Record set:

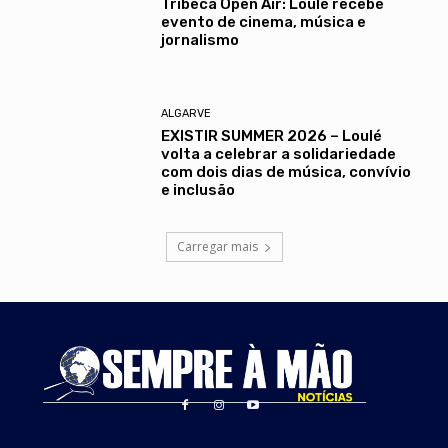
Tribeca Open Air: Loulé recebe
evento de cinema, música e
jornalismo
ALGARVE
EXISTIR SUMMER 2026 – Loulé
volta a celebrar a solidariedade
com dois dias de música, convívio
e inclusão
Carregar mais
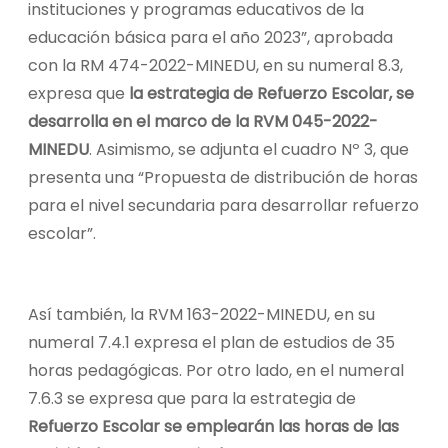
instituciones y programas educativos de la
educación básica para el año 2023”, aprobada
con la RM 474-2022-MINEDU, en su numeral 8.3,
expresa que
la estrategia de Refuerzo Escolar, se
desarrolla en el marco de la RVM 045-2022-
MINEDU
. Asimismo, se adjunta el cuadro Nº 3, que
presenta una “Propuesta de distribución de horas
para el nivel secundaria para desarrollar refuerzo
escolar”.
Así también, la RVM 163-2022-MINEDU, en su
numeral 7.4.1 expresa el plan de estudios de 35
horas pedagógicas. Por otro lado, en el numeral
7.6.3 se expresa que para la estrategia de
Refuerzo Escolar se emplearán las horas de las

==

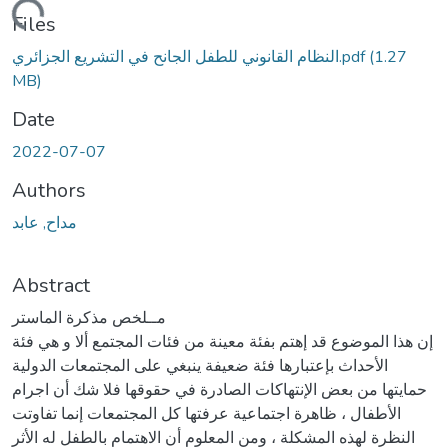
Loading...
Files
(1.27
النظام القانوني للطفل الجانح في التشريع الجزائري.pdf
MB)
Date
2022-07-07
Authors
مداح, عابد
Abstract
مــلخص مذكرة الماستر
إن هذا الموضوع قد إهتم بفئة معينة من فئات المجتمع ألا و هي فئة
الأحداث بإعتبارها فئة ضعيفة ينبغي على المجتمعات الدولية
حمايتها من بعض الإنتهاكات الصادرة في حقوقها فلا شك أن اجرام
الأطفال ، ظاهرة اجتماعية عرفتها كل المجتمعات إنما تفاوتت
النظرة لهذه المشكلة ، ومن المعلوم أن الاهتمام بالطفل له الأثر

Brief:
Give back, exactly and without pictures, the stretch of the records above from the line containing "Tribeca Open Air: Loulé recebe" through the line containing "Refuerzo Escolar se", with both end lines included.

Solution to the problem:
Tribeca Open Air: Loulé recebe
evento de cinema, música e
jornalismo
ALGARVE
EXISTIR SUMMER 2026 – Loulé
volta a celebrar a solidariedade
com dois dias de música, convívio
e inclusão
Carregar mais
instituciones y programas educativos de la
educación básica para el año 2023”, aprobada
con la RM 474-2022-MINEDU, en su numeral 8.3,
expresa que
la estrategia de Refuerzo Escolar, se
desarrolla en el marco de la RVM 045-2022-
MINEDU
. Asimismo, se adjunta el cuadro Nº 3, que
presenta una “Propuesta de distribución de horas
para el nivel secundaria para desarrollar refuerzo
escolar”.
Así también, la RVM 163-2022-MINEDU, en su
numeral 7.4.1 expresa el plan de estudios de 35
horas pedagógicas. Por otro lado, en el numeral
7.6.3 se expresa que para la estrategia de
Refuerzo Escolar se emplearán las horas de las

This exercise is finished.